Confiança e realidade

Caio Megale
A economia brasileira entrou em recessão no segundo trimestre de 2014 e não saiu até agora. Se a projeção do Itaú para a variação do PIB do segundo trimestre estiver certa (-0,7%), a queda desde o pico terá sido próxima a 8%. A taxa de desemprego subiu quatro pontos percentuais no período. O clima, no entanto, está mudando. As sondagens com indústria e consumidor começam a mostrar uma volta importante da confiança, especialmente por conta de expectativas melhores no futuro. Os estoques na economia vêm recuando, e os custos de produção estão menos pressionados. A perspectiva de uma política econômica mais estável e eficiente, que leve à queda da inflação e das taxas de juros, reforça a percepção de melhora da economia. A melhora da confiança e do ambiente de mercado é fundamental para a retomada da atividade. A confiança desperta o "espírito animal" dos agentes econômicos, que voltam a investir e consumir, fazendo a roda da economia girar. No entanto, a confiança não funciona como instrumento mágico que, por si só, pode sustentar o crescimento.
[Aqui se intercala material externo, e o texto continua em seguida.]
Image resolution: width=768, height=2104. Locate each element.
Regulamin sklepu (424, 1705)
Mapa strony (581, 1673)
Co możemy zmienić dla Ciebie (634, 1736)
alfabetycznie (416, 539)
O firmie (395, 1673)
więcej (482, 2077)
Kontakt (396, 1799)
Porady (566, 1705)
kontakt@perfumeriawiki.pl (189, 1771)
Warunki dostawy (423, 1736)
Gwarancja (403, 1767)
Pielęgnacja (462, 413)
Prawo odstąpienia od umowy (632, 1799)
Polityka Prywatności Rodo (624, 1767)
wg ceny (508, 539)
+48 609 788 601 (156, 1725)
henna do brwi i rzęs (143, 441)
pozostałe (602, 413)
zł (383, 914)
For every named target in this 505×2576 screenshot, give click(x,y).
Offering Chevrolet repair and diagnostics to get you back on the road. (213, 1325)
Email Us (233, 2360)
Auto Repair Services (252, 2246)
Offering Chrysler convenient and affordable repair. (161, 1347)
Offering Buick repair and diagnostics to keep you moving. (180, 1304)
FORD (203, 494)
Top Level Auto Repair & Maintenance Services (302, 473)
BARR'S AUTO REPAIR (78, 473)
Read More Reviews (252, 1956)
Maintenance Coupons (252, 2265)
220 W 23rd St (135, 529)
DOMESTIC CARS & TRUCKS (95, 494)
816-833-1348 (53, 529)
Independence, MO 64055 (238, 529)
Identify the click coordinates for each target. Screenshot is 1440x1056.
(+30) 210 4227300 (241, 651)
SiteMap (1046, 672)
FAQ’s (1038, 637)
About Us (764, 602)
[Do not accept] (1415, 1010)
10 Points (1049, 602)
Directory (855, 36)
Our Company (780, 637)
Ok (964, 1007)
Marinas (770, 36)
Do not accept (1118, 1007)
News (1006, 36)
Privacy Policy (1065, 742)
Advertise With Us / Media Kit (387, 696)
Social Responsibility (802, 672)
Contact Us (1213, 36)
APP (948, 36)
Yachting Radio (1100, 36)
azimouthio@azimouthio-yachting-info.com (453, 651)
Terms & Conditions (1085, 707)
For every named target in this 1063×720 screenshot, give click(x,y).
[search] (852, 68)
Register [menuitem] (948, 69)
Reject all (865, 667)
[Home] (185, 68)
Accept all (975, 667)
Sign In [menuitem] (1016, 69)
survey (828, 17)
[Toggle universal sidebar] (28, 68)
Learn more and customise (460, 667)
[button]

E como estão os fundamentos da economia brasileira? Em boa parte, de fato, melhores do que no passado recente. A taxa de câmbio está mais próxima de seu equilíbrio, o que permitiu o ajuste das contas externas. Os preços administrados se realinharam, e, depois de um período de alta, a inflação começa a recuar. A política econômica parece mais coesa e alinhada com a busca da eficiência. O fundamental ajuste das contas públicas, no entanto, ainda está por vir. Há razões para o otimismo, mas é cedo para relaxar. As contas públicas seguem deficitárias, e o grau de alavancagem pública e privada ainda é elevado. É fundamental que as reformas avancem para que a melhora da confiança se sustente e efetivamente impulsione a economia.